Records from a collection

◆ ◆ ◆ ◆

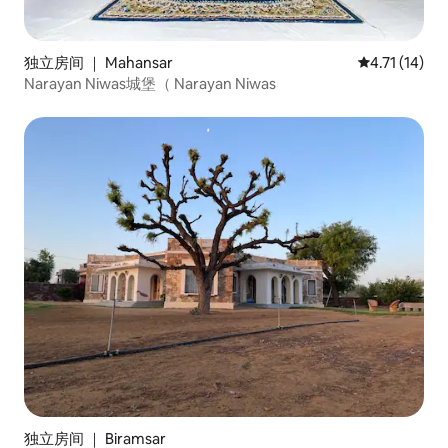
独立房间 ｜ Mahansar
平均评分 4.7
4.71 (14)
Narayan Niwas城堡（ Narayan Niwas
独立房间 ｜ Biramsar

◆ ◆ ◆ ◆

> _Task requirements_:
For this exercise, return the records above in full and exactly, omitting the images.

> _Solution for this problem_:
独立房间 ｜ Mahansar
平均评分 4.7
4.71 (14)
Narayan Niwas城堡（ Narayan Niwas
独立房间 ｜ Biramsar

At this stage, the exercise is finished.